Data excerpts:
────────
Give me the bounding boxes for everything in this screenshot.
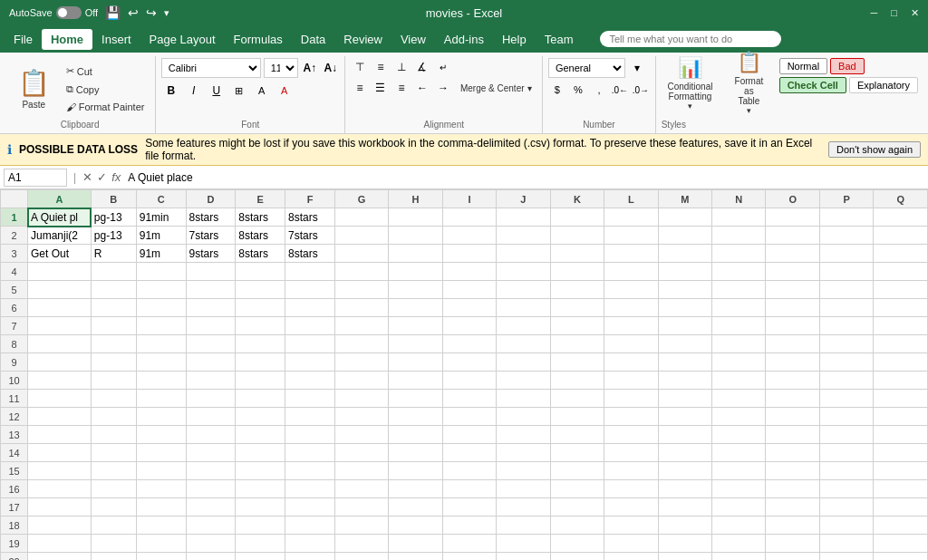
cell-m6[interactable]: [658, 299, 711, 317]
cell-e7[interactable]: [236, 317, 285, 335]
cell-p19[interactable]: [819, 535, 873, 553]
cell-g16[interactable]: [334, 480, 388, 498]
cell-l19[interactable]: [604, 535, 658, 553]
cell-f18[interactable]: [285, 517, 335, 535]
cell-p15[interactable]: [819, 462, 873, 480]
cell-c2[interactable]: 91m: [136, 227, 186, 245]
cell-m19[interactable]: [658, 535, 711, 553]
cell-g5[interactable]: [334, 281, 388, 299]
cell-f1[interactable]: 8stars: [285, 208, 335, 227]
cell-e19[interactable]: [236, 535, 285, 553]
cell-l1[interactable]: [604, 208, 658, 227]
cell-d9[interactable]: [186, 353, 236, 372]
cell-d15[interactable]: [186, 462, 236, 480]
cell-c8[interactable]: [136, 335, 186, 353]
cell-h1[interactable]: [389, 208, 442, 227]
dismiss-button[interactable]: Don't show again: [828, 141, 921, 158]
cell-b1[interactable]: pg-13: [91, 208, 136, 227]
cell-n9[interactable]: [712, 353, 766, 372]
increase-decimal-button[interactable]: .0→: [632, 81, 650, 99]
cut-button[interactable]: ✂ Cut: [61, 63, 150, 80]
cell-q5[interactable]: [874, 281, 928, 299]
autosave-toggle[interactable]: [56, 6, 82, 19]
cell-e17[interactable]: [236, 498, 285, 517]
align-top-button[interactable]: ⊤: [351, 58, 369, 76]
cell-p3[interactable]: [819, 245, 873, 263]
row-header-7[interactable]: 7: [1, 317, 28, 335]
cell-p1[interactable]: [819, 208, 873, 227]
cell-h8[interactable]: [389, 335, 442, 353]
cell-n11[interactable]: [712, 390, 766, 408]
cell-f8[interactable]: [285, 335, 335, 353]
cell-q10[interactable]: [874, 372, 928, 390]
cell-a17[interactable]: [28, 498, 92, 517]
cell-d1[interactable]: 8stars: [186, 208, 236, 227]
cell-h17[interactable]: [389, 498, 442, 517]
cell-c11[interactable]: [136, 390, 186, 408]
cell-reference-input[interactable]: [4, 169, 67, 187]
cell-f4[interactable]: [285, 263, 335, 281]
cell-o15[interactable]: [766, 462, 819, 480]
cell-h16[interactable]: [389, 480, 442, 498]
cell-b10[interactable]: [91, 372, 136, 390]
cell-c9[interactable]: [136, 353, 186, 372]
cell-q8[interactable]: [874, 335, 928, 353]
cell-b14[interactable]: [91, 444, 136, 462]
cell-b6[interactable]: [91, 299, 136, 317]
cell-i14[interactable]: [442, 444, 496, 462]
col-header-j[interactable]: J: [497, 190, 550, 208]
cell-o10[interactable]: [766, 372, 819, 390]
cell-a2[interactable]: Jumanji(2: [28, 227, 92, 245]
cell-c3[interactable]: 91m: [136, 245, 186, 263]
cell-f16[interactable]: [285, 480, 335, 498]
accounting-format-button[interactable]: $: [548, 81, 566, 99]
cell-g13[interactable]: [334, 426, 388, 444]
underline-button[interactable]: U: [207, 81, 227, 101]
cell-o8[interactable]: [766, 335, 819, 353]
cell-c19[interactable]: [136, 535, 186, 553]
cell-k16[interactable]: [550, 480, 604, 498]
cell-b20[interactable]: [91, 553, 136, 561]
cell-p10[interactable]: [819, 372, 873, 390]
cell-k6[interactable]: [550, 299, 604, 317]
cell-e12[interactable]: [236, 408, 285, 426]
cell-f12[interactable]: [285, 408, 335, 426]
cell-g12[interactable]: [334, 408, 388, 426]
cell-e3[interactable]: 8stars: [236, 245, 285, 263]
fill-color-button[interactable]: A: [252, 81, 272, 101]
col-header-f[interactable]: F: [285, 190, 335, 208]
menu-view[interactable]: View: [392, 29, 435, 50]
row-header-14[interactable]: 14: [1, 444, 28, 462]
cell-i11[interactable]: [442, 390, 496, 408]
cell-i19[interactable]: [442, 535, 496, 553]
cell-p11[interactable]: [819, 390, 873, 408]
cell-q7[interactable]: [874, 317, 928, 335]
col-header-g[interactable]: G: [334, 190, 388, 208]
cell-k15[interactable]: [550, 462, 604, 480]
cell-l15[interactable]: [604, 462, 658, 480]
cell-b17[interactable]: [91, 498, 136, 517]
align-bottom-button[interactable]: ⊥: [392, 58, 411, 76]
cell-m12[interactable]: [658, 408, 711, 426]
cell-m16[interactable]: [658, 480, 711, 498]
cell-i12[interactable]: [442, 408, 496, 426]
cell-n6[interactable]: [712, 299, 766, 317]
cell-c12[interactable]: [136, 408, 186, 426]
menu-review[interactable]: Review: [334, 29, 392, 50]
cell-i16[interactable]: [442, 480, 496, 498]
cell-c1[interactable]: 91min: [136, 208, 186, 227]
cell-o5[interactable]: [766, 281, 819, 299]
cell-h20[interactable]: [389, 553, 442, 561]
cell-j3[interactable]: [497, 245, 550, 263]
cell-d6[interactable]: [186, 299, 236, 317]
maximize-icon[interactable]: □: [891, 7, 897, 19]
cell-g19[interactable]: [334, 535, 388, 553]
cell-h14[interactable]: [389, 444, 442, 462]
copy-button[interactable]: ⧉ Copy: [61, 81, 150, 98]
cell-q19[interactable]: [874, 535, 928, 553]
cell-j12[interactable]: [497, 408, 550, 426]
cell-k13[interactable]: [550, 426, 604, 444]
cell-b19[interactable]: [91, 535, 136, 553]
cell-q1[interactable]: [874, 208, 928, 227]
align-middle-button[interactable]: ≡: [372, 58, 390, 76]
────────
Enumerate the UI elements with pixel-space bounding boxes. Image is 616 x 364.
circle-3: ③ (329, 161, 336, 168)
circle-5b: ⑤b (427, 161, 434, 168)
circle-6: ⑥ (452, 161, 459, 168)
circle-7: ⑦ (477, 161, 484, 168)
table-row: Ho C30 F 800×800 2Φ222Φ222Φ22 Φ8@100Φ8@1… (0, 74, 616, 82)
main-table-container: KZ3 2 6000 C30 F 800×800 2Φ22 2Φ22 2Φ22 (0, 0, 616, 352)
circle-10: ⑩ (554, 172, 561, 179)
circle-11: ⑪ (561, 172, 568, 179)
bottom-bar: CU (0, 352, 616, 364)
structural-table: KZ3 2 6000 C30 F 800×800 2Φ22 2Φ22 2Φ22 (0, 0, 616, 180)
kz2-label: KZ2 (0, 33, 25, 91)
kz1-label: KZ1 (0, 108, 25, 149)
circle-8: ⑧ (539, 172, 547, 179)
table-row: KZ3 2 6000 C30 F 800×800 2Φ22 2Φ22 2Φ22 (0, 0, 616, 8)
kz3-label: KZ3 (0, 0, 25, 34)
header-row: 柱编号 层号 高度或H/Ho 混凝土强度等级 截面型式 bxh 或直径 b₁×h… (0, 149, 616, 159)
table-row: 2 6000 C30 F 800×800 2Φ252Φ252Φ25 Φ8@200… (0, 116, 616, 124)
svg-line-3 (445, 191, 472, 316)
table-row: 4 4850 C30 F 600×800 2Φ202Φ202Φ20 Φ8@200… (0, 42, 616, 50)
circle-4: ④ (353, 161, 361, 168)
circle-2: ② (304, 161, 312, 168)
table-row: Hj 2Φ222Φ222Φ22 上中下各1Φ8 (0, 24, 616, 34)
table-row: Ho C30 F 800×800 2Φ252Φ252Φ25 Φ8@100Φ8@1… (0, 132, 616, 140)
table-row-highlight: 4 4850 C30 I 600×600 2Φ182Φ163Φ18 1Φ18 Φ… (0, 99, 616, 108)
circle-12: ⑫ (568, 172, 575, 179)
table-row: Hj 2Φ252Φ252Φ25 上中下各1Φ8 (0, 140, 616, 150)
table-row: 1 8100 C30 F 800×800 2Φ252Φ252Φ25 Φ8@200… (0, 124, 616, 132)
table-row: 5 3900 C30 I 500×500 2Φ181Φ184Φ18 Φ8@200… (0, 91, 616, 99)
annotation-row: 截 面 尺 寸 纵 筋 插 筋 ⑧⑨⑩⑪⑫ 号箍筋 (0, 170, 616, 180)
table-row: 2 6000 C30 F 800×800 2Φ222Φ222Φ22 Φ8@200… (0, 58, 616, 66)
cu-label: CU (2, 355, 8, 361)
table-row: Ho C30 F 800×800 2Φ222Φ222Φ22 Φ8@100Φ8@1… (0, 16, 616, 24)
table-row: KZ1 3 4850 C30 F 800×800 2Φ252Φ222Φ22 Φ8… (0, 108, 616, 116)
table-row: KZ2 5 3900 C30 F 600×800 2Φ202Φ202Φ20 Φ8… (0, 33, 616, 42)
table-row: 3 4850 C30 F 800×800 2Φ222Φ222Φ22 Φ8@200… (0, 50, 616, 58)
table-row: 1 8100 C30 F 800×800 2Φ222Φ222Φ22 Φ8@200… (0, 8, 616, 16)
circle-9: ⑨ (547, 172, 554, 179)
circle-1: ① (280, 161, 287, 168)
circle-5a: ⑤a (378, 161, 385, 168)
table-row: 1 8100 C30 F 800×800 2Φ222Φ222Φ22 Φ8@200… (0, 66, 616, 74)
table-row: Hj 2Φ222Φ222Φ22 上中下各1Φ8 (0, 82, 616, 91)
────────
**Exercise**.
Only the lines that contain the string "boxes" should be copied from the entries above.

**Answer**.
Give me the bounding boxes for everything in this screenshot.
Enumerate the UI elements with pixel-space bounding boxes. Image is 616 x 364.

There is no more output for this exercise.